#### [To do]
Pick the lines holding the string "использования" out of the records and copy them.

[Available data — start]

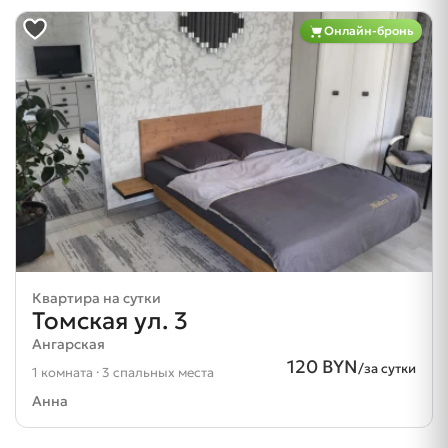
Онлайн-бронь
Квартира на сутки
Томская ул. 3
Ангарская
120 BYN
/за сутки
1 комната · 3 спальных места
Анна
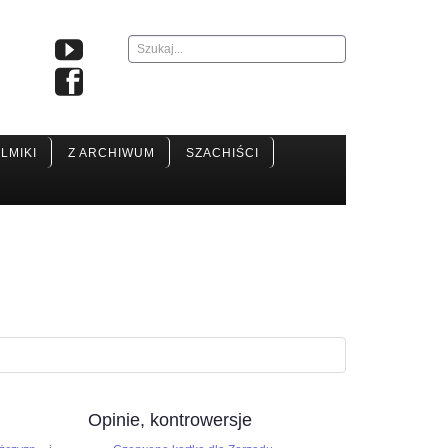
Szukaj...
ILMIKI
Z ARCHIWUM
SZACHIŚCI
Opinie, kontrowersje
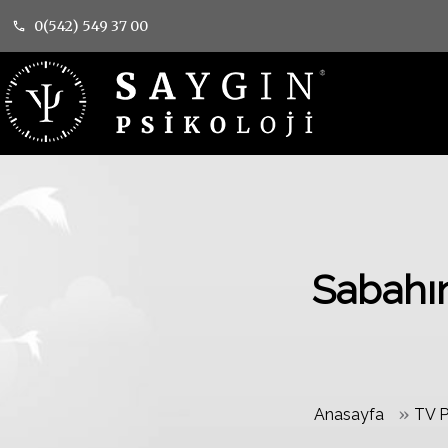
0(542) 549 37 00
Sabahı
»
Anasayfa
TV P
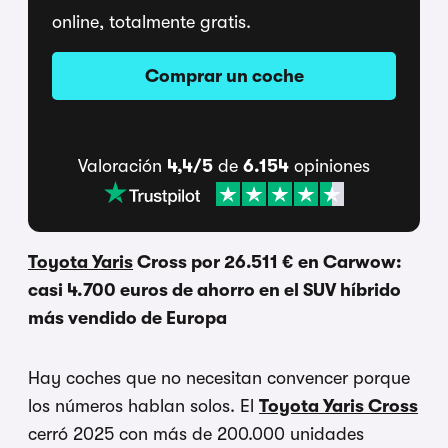
online, totalmente gratis.
Comprar un coche
Valoración
4,4/5
de
6.154
opiniones
Toyota Yaris
Cross por 26.511 € en Carwow:
casi 4.700 euros de ahorro en el SUV híbrido
más vendido de Europa
Hay coches que no necesitan convencer porque
los números hablan solos. El
Toyota Yaris Cross
cerró 2025 con más de 200.000 unidades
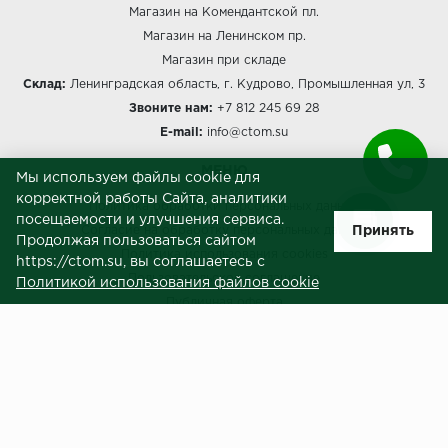
Магазин на Комендантской пл.
Магазин на Ленинском пр.
Магазин при складе
Склад:
Ленинградская область, г. Кудрово, Промышленная ул, 3
Звоните нам:
+7 812 245 69 28
E-mail:
info@ctom.su
МЕНЮ
Мы используем файлы cookie для
корректной работы Сайта, аналитики
Политика обработки персональных данных
посещаемости и улучшения сервиса.
Принять
Согласие на обработку персональных данных
Продолжая пользоваться сайтом
Политика использования cookies
https://ctom.su, вы соглашаетесь с
Пользовательское соглашение
Политикой использования файлов cookie
Публичная оферта
Сведения о продавце (реквизиты)
ЗАКАЗЧИКАМ
Услуги
Доставка и оплата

[Available data — finish]

#### [Task result]
Политика использования cookies
Политикой использования файлов cookie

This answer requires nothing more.